As per its annual report, NEA suffered a net loss of Rs 8.55 billion in the fiscal year 2011-12. Weak financial health of NEA is considered to be another major stumbling block for the development of the hydro power sector. “Since NEA is financially weak, FDI seeks government guarantee which the state is unwilling to provide,” says Rajbhandari. “A new provision requiring a power project to render five per cent of its net profit to the Ministry of Forest and Soil Conservation reveals inconsistency in the state policy,” says Pradeep Gangol, executive manager at Independent Power Producers’ Association, Nepal (IPPAN). “When the power projects are required to payroyalty to the government, why should they be paying a separate amount to one of its bodies?” he questions.
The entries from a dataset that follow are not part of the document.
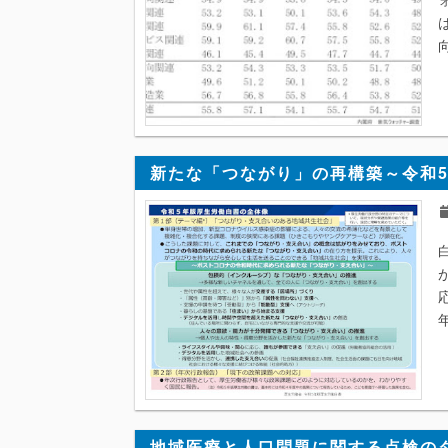
新たな「つながり」の再構築～令和
地域医療と人口問題に関する点検の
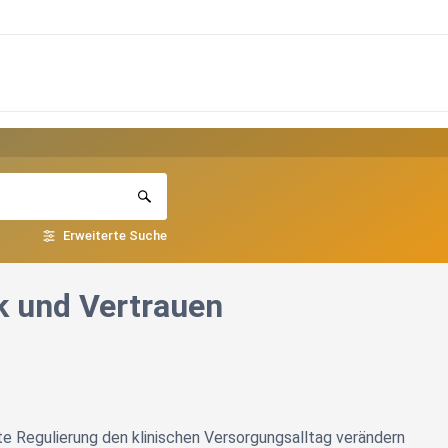
Erweiterte Suche
k und Vertrauen
e Regulierung den klinischen Versorgungsalltag verändern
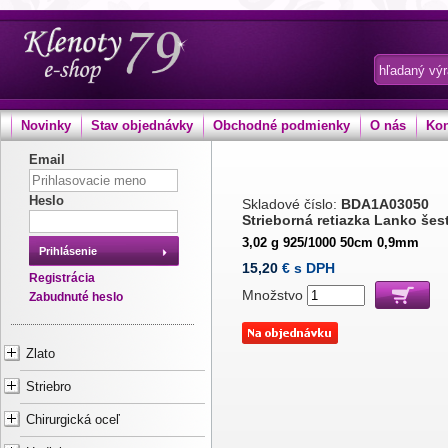
Novinky
Stav objednávky
Obchodné podmienky
O nás
Kon
Email
Heslo
Skladové číslo:
BDA1A03050
Strieborná retiazka Lanko še
3,02 g 925/1000 50cm 0,9mm
Prihlásenie
15,20
€ s DPH
Registrácia
Množstvo
Zabudnuté heslo
Zlato
Striebro
Chirurgická oceľ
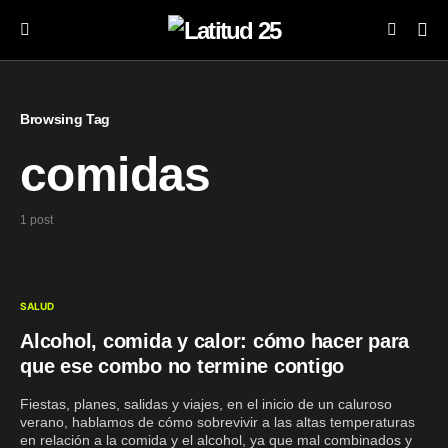
Browsing Tag
comidas
1 post
SALUD
Alcohol, comida y calor: cómo hacer para
que ese combo no termine contigo
Fiestas, planes, salidas y viajes, en el inicio de un caluroso
verano, hablamos de cómo sobrevivir a las altas temperaturas
en relación a la comida y el alcohol, ya que mal combinados y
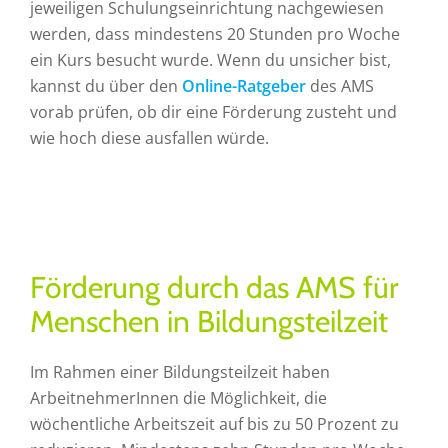
jeweiligen Schulungseinrichtung nachgewiesen
werden, dass mindestens 20 Stunden pro Woche
ein Kurs besucht wurde. Wenn du unsicher bist,
kannst du über den
Online-Ratgeber
des AMS
vorab prüfen, ob dir eine Förderung zusteht und
wie hoch diese ausfallen würde.
Förderung durch das AMS für
Menschen in Bildungsteilzeit
Im Rahmen einer Bildungsteilzeit haben
ArbeitnehmerInnen die Möglichkeit, die
wöchentliche Arbeitszeit auf bis zu 50 Prozent zu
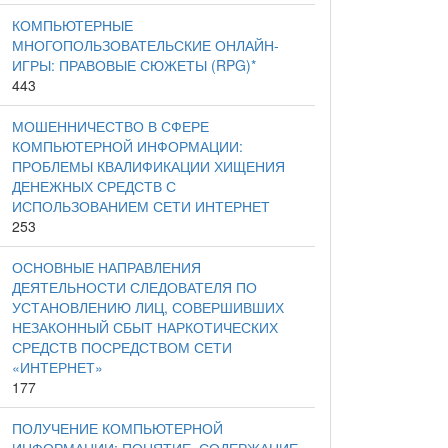
КОМПЬЮТЕРНЫЕ
МНОГОПОЛЬЗОВАТЕЛЬСКИЕ ОНЛАЙН-
ИГРЫ: ПРАВОВЫЕ СЮЖЕТЫ (RPG)*
443
МОШЕННИЧЕСТВО В СФЕРЕ
КОМПЬЮТЕРНОЙ ИНФОРМАЦИИ:
ПРОБЛЕМЫ КВАЛИФИКАЦИИ ХИЩЕНИЯ
ДЕНЕЖНЫХ СРЕДСТВ С
ИСПОЛЬЗОВАНИЕМ СЕТИ ИНТЕРНЕТ
253
ОСНОВНЫЕ НАПРАВЛЕНИЯ
ДЕЯТЕЛЬНОСТИ СЛЕДОВАТЕЛЯ ПО
УСТАНОВЛЕНИЮ ЛИЦ, СОВЕРШИВШИХ
НЕЗАКОННЫЙ СБЫТ НАРКОТИЧЕСКИХ
СРЕДСТВ ПОСРЕДСТВОМ СЕТИ
«ИНТЕРНЕТ»
177
ПОЛУЧЕНИЕ КОМПЬЮТЕРНОЙ
ИНФОРМАЦИИ: ПОНЯТИЕ, СОДЕРЖАНИЕ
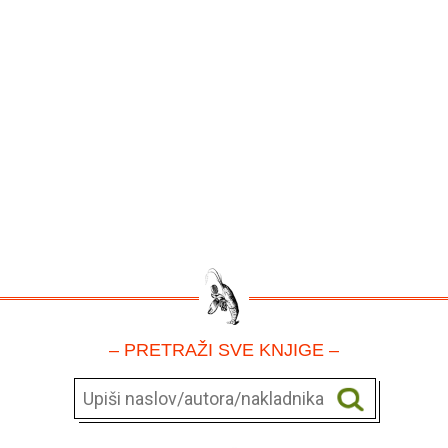
– PRETRAŽI SVE KNJIGE –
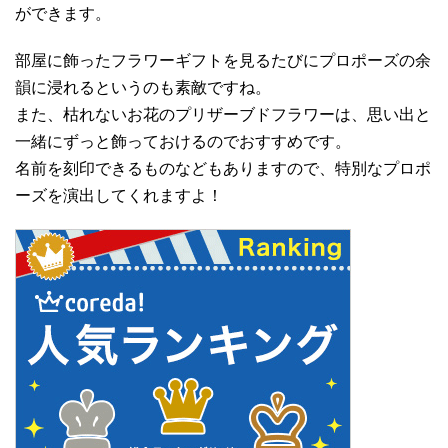
ができます。
部屋に飾ったフラワーギフトを見るたびにプロポーズの余
韻に浸れるというのも素敵ですね。
また、枯れないお花のプリザーブドフラワーは、思い出と
一緒にずっと飾っておけるのでおすすめです。
名前を刻印できるものなどもありますので、特別なプロポ
ーズを演出してくれますよ！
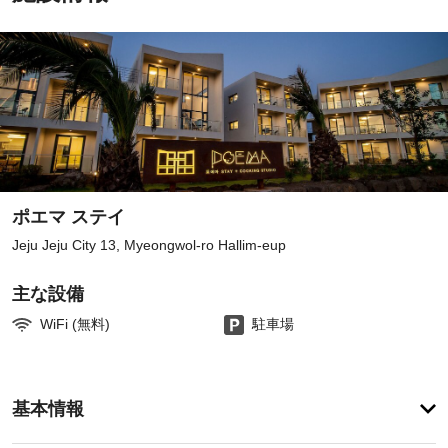
ポエマ ステイ
Jeju Jeju City 13, Myeongwol-ro Hallim-eup
主な設備
WiFi (無料)
駐車場
ア
基本情報
メ
ニ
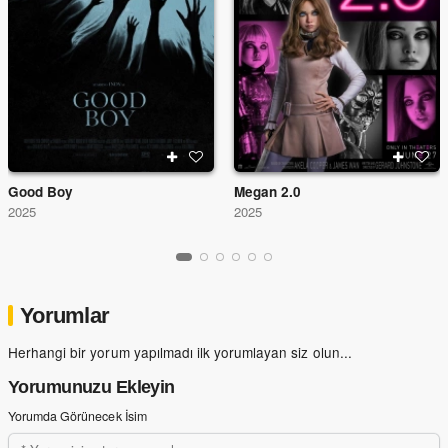
Good Boy
Megan 2.0
2025
2025
Yorumlar
Herhangi bir yorum yapılmadı ilk yorumlayan siz olun...
Yorumunuzu Ekleyin
Yorumda Görünecek İsim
Independent power producers also complain that the PPA rate is incoherent with the growing inflation.
“Though lack of transmission lines is a problem in Nepal’s hydro sector and the government is working towards addressing it, the projects that have already signed PPA with NEA need not worry. PPA was signed based on the estimates that those projects will have access to transmission lines upon their completion,” assures Sriranjan Lacoul, joint secretary at the Ministry of Energy.Power developers demand that besides creating necessary infrastructure such as roads and land acquisition, the state should focus on expanding transmission lines. “Given a good transmission line network and an appropriate policy, power developers would no longer need to sign PPA with the ailing NEA. They could negotiate with industries away from the project sites and sell them at competitive rates,” opines Gangol.
Better options
Electricity generated from coal is far cheaper, asserts Bishnu Prasad Neupane, an industrialist. “Whereas power generated from diesel costs about Rs 25 per unit excluding VAT, the power cost per unit from a coal plant is around Rs 12.” India relies hugely on coal plants and Indian private coal power plant companies are ready to sell electricity at Rs nine to 10, informs Neupane.
However, Dr Rabi Sharma Aryal, the spokesperson at the Ministry of Energy, rules out coal as a source of power. “Coal is an effective source of energy in India as it is readily available there and can be transported around in trains. It is impractical in the case of Nepal since it involves a huge transportation cost and other hassles,” he says.
Besides facilitating and expediting the construction of hydro projects including the storage type plants, the government also needs to seek other alternatives such as solar, wind and even coal power to address the acute power crisis. However, the immediate recourse is more power imports from India, which also calls for the speedy construction of cross border transmission lines. This alone could assure FDI on the market prospects of hydro power projects in Nepal. Unless immediate and concrete measures are taken, Nepalis will have to brace themselves for longer rolling blackouts in the days ahead.